Excerpted records:
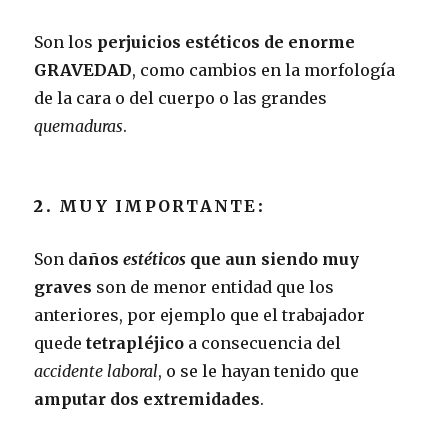
Son los
perjuicios estéticos de enorme
GRAVEDAD
, como cambios en la morfología
de la cara o del cuerpo o las grandes
quemaduras
.
2.
MUY IMPORTANTE
:
Son d
años
estéticos
que aun siendo muy
graves
son de menor entidad que los
anteriores, por ejemplo que el trabajador
quede
tetrapléjico
a consecuencia del
accidente laboral
, o se le hayan tenido que
amputar dos extremidades
.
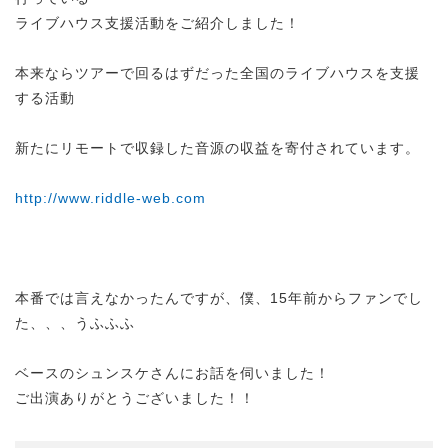
ライブハウス支援活動をご紹介しました！
本来ならツアーで回るはずだった全国のライブハウスを支援
する活動
新たにリモートで収録した音源の収益を寄付されています。
http://www.riddle-web.com
本番では言えなかったんですが、僕、15年前からファンでし
た、、、うふふふ
ベースのシュンスケさんにお話を伺いました！
ご出演ありがとうございました！！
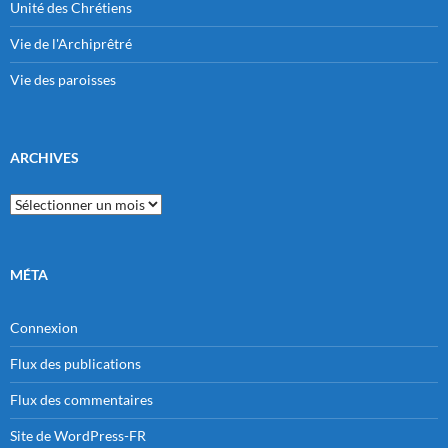
Unité des Chrétiens
Vie de l'Archiprêtré
Vie des paroisses
ARCHIVES
Archives
MÉTA
Connexion
Flux des publications
Flux des commentaires
Site de WordPress-FR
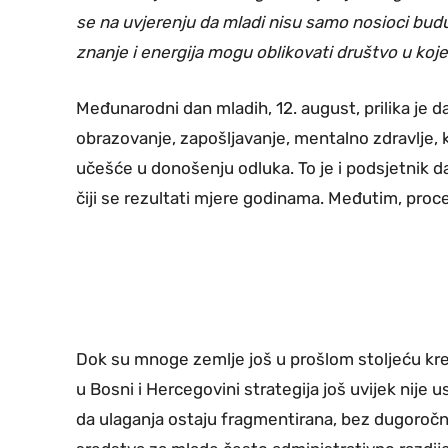
se na uvjerenju da mladi nisu samo nosioci budućn
znanje i energija mogu oblikovati društvo u koj
Međunarodni dan mladih, 12. august, prilika je 
obrazovanje, zapošljavanje, mentalno zdravlje, k
učešće u donošenju odluka. To je i podsjetnik d
čiji se rezultati mjere godinama. Međutim, proc
Dok su mnoge zemlje još u prošlom stoljeću kre
u Bosni i Hercegovini strategija još uvijek nije 
da ulaganja ostaju fragmentirana, bez dugoročne 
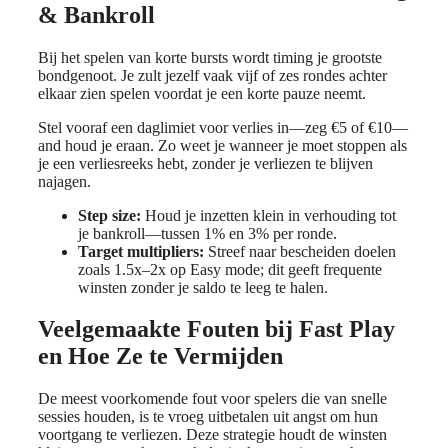
& Bankroll
Bij het spelen van korte bursts wordt timing je grootste
bondgenoot. Je zult jezelf vaak vijf of zes rondes achter
elkaar zien spelen voordat je een korte pauze neemt.
Stel vooraf een daglimiet voor verlies in—zeg €5 of €10—
and houd je eraan. Zo weet je wanneer je moet stoppen als
je een verliesreeks hebt, zonder je verliezen te blijven
najagen.
Step size:
Houd je inzetten klein in verhouding tot
je bankroll—tussen 1% en 3% per ronde.
Target multipliers:
Streef naar bescheiden doelen
zoals 1.5x–2x op Easy mode; dit geeft frequente
winsten zonder je saldo te leeg te halen.
Veelgemaakte Fouten bij Fast Play
en Hoe Ze te Vermijden
De meest voorkomende fout voor spelers die van snelle
sessies houden, is te vroeg uitbetalen uit angst om hun
voortgang te verliezen. Deze strategie houdt de winsten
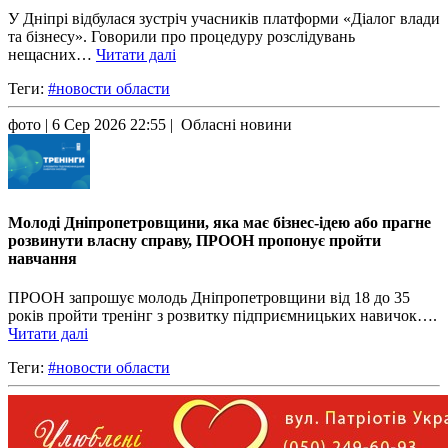
У Дніпрі відбулася зустріч учасників платформи «Діалог влади
та бізнесу». Говорили про процедуру розслідувань
нещасних…
Читати далі
Теги:
#новости области
фото
| 6 Сер 2026 22:55 | Обласні новини
Молоді Дніпропетровщини, яка має бізнес-ідею або прагне
розвинути власну справу, ПРООН пропонує пройти
навчання
ПРООН запрошує молодь Дніпропетровщини від 18 до 35
років пройти тренінг з розвитку підприємницьких навичок….
Читати далі
Теги:
#новости области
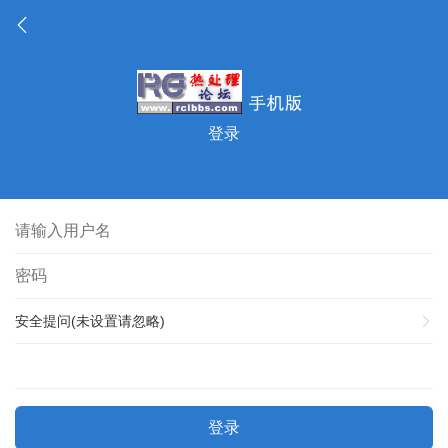
登录
安全提问(未设置请忽略)
登录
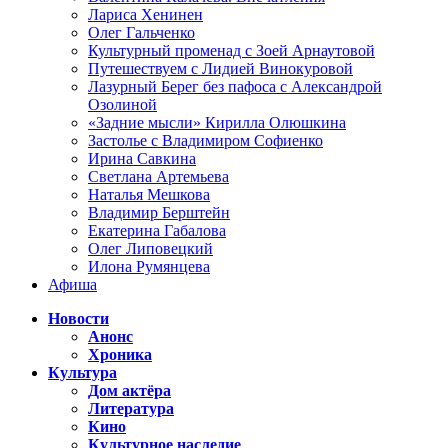
Лариса Хенинен
Олег Гальченко
Культурный променад с Зоей Арнаутовой
Путешествуем с Лидией Винокуровой
Лазурный Берег без пафоса с Александрой
Озолиной
«Задние мысли» Кирилла Олюшкина
Застолье с Владимиром Софиенко
Ирина Савкина
Светлана Артемьева
Наталья Мешкова
Владимир Берштейн
Екатерина Габалова
Олег Липовецкий
Илона Румянцева
Афиша
Новости
Анонс
Хроника
Культура
Дом актёра
Литература
Кино
Культурное наследие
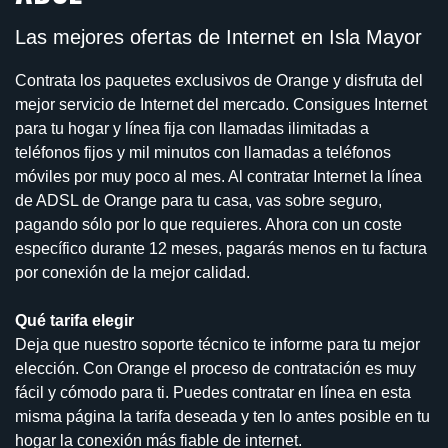
Las mejores ofertas de Internet en Isla Mayor
Contrata los paquetes exclusivos de Orange y disfruta del
mejor servicio de Internet del mercado. Consigues Internet
para tu hogar y línea fija con llamadas ilimitadas a
teléfonos fijos y mil minutos con llamadas a teléfonos
móviles por muy poco al mes. Al contratar Internet la línea
de ADSL de Orange para tu casa, vas sobre seguro,
pagando sólo por lo que requieres. Ahora con un coste
específico durante 12 meses, pagarás menos en tu factura
por conexión de la mejor calidad.
Qué tarifa elegir
Deja que nuestro soporte técnico te informe para tu mejor
elección. Con Orange el proceso de contratación es muy
fácil y cómodo para ti. Puedes contratar en línea en esta
misma página la tarifa deseada y ten lo antes posible en tu
hogar la conexión más fiable de internet.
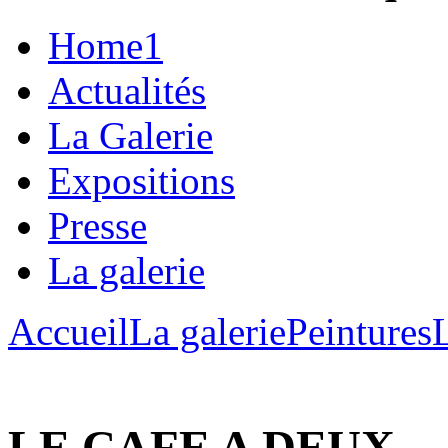
Home1
Actualités
La Galerie
Expositions
Presse
La galerie
Accueil
La galerie
Peintures
LE CAFE A DEUX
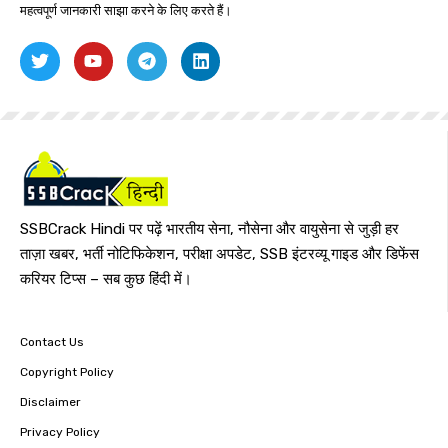
महत्वपूर्ण जानकारी साझा करने के लिए करते हैं।
SSBCrack Hindi पर पढ़ें भारतीय सेना, नौसेना और वायुसेना से जुड़ी हर
ताज़ा खबर, भर्ती नोटिफिकेशन, परीक्षा अपडेट, SSB इंटरव्यू गाइड और डिफेंस
करियर टिप्स – सब कुछ हिंदी में।
Contact Us
Copyright Policy
Disclaimer
Privacy Policy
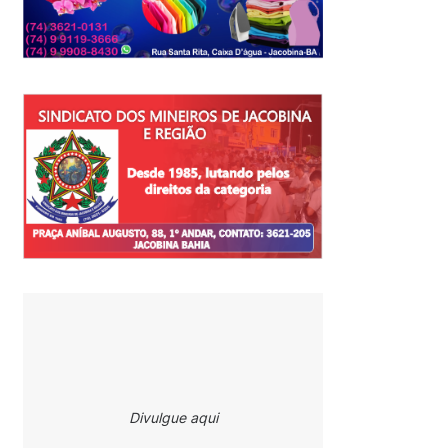
Divulgue aqui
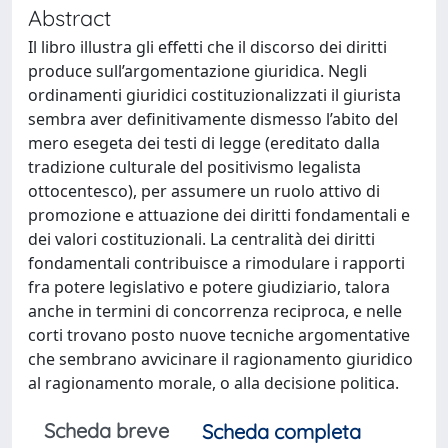
Abstract
Il libro illustra gli effetti che il discorso dei diritti
produce sull’argomentazione giuridica. Negli
ordinamenti giuridici costituzionalizzati il giurista
sembra aver definitivamente dismesso l’abito del
mero esegeta dei testi di legge (ereditato dalla
tradizione culturale del positivismo legalista
ottocentesco), per assumere un ruolo attivo di
promozione e attuazione dei diritti fondamentali e
dei valori costituzionali. La centralità dei diritti
fondamentali contribuisce a rimodulare i rapporti
fra potere legislativo e potere giudiziario, talora
anche in termini di concorrenza reciproca, e nelle
corti trovano posto nuove tecniche argomentative
che sembrano avvicinare il ragionamento giuridico
al ragionamento morale, o alla decisione politica.
Scheda breve
Scheda completa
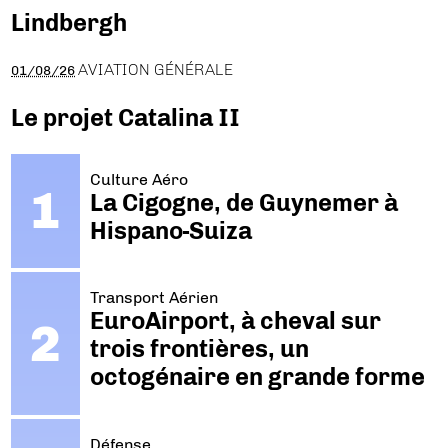
Lindbergh
AVIATION GÉNÉRALE
01/08/26
Le projet Catalina II
Culture Aéro
La Cigogne, de Guynemer à
Hispano-Suiza
Transport Aérien
EuroAirport, à cheval sur
trois frontières, un
octogénaire en grande forme
Défense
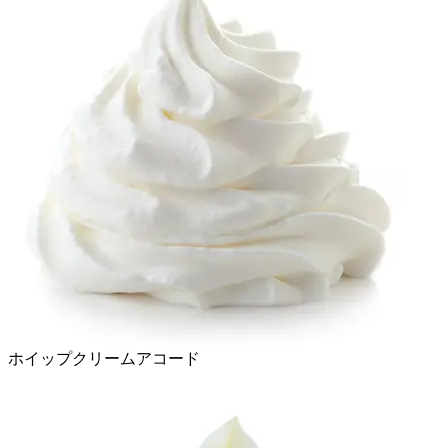
ホイップクリームアコード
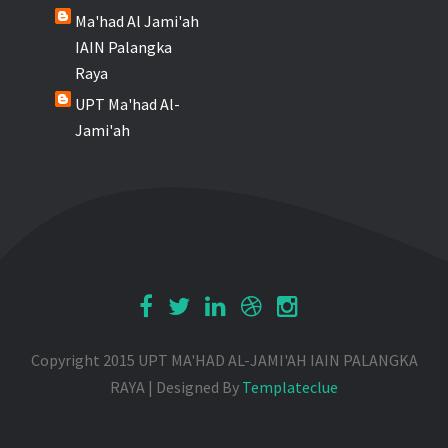
Ma'had Al Jami'ah
IAIN Palangka
Raya
UPT Ma'had Al-
Jami'ah
Copyright 2015 UPT MA'HAD AL-JAMI'AH IAIN PALANGKA
RAYA | Designed By
Templateclue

Your assignment:
The answer should match the material exactly, with every picture removed.

Solution to this problem:
Son los
perjuicios estéticos de enorme
GRAVEDAD
, como cambios en la morfología
de la cara o del cuerpo o las grandes
quemaduras
.
2.
MUY IMPORTANTE
:
Son d
años
estéticos
que aun siendo muy
graves
son de menor entidad que los
anteriores, por ejemplo que el trabajador
quede
tetrapléjico
a consecuencia del
accidente laboral
, o se le hayan tenido que
amputar dos extremidades
.
ライブハウス支援活動をご紹介しました！
本来ならツアーで回るはずだった全国のライブハウスを支援
する活動
新たにリモートで収録した音源の収益を寄付されています。
http://www.riddle-web.com
本番では言えなかったんですが、僕、15年前からファンでし
た、、、うふふふ
ベースのシュンスケさんにお話を伺いました！
ご出演ありがとうございました！！
Unité des Chrétiens
Vie de l'Archiprêtré
Vie des paroisses
ARCHIVES
Archives
MÉTA
Connexion
Flux des publications
Flux des commentaires
Site de WordPress-FR
se na uvjerenju da mladi nisu samo nosioci budućn
znanje i energija mogu oblikovati društvo u koj
Međunarodni dan mladih, 12. august, prilika je 
obrazovanje, zapošljavanje, mentalno zdravlje, k
učešće u donošenju odluka. To je i podsjetnik d
čiji se rezultati mjere godinama. Međutim, proc
Dok su mnoge zemlje još u prošlom stoljeću kre
u Bosni i Hercegovini strategija još uvijek nije 
da ulaganja ostaju fragmentirana, bez dugoročne 
& Bankroll
Bij het spelen van korte bursts wordt timing je grootste
bondgenoot. Je zult jezelf vaak vijf of zes rondes achter
elkaar zien spelen voordat je een korte pauze neemt.
Stel vooraf een daglimiet voor verlies in—zeg €5 of €10—
and houd je eraan. Zo weet je wanneer je moet stoppen als
je een verliesreeks hebt, zonder je verliezen te blijven
najagen.
Step size:
Houd je inzetten klein in verhouding tot
je bankroll—tussen 1% en 3% per ronde.
Target multipliers:
Streef naar bescheiden doelen
zoals 1.5x–2x op Easy mode; dit geeft frequente
winsten zonder je saldo te leeg te halen.
Veelgemaakte Fouten bij Fast Play
en Hoe Ze te Vermijden
De meest voorkomende fout voor spelers die van snelle
sessies houden, is te vroeg uitbetalen uit angst om hun
voortgang te verliezen. Deze strategie houdt de winsten
У Дніпрі відбулася зустріч учасників платформи «Діалог влади
та бізнесу». Говорили про процедуру розслідувань
нещасних…
Читати далі
Теги:
#новости области
фото
| 6 Сер 2026 22:55 | Обласні новини
Молоді Дніпропетровщини, яка має бізнес-ідею або прагне
розвинути власну справу, ПРООН пропонує пройти
навчання
ПРООН запрошує молодь Дніпропетровщини від 18 до 35
років пройти тренінг з розвитку підприємницьких навичок….
Читати далі
Теги:
#новости области
登录
安全提问(未设置请忽略)
登录
Лариса Хенинен
Олег Гальченко
Культурный променад с Зоей Арнаутовой
Путешествуем с Лидией Винокуровой
Лазурный Берег без пафоса с Александрой
Озолиной
«Задние мысли» Кирилла Олюшкина
Застолье с Владимиром Софиенко
Ирина Савкина
Светлана Артемьева
Наталья Мешкова
Владимир Берштейн
Екатерина Габалова
Олег Липовецкий
Илона Румянцева
Афиша
Новости
Анонс
Хроника
Культура
Дом актёра
Литература
Кино
Культурное наследие
Las mejores ofertas de Internet en Isla Mayor
Contrata los paquetes exclusivos de Orange y disfruta del
mejor servicio de Internet del mercado. Consigues Internet
para tu hogar y línea fija con llamadas ilimitadas a
teléfonos fijos y mil minutos con llamadas a teléfonos
móviles por muy poco al mes. Al contratar Internet la línea
de ADSL de Orange para tu casa, vas sobre seguro,
pagando sólo por lo que requieres. Ahora con un coste
específico durante 12 meses, pagarás menos en tu factura
por conexión de la mejor calidad.
Qué tarifa elegir
Deja que nuestro soporte técnico te informe para tu mejor
elección. Con Orange el proceso de contratación es muy
fácil y cómodo para ti. Puedes contratar en línea en esta
misma página la tarifa deseada y ten lo antes posible en tu
hogar la conexión más fiable de internet.
Home1
Actualités
La Galerie
Expositions
Presse
La galerie
Accueil
La galerie
Peintures
LE CAFE A DEUX
महत्वपूर्ण जानकारी साझा करने के लिए करते हैं।
SSBCrack Hindi पर पढ़ें भारतीय सेना, नौसेना और वायुसेना से जुड़ी हर
ताज़ा खबर, भर्ती नोटिफिकेशन, परीक्षा अपडेट, SSB इंटरव्यू गाइड और डिफेंस
करियर टिप्स – सब कुछ हिंदी में।
Contact Us
Copyright Policy
Disclaimer
Privacy Policy
Divulgue aqui
Abstract
Il libro illustra gli effetti che il discorso dei diritti
produce sull’argomentazione giuridica. Negli
ordinamenti giuridici costituzionalizzati il giurista
sembra aver definitivamente dismesso l’abito del
mero esegeta dei testi di legge (ereditato dalla
tradizione culturale del positivismo legalista
ottocentesco), per assumere un ruolo attivo di
promozione e attuazione dei diritti fondamentali e
dei valori costituzionali. La centralità dei diritti
fondamentali contribuisce a rimodulare i rapporti
fra potere legislativo e potere giudiziario, talora
anche in termini di concorrenza reciproca, e nelle
corti trovano posto nuove tecniche argomentative
che sembrano avvicinare il ragionamento giuridico
al ragionamento morale, o alla decisione politica.
Scheda breve
Scheda completa
Lindbergh
AVIATION GÉNÉRALE
01/08/26
Le projet Catalina II
Culture Aéro
La Cigogne, de Guynemer à
Hispano-Suiza
Transport Aérien
EuroAirport, à cheval sur
trois frontières, un
octogénaire en grande forme
Défense
ホイップクリームアコード
Ma'had Al Jami'ah
IAIN Palangka
Raya
UPT Ma'had Al-
Jami'ah
Copyright 2015 UPT MA'HAD AL-JAMI'AH IAIN PALANGKA
RAYA | Designed By
Templateclue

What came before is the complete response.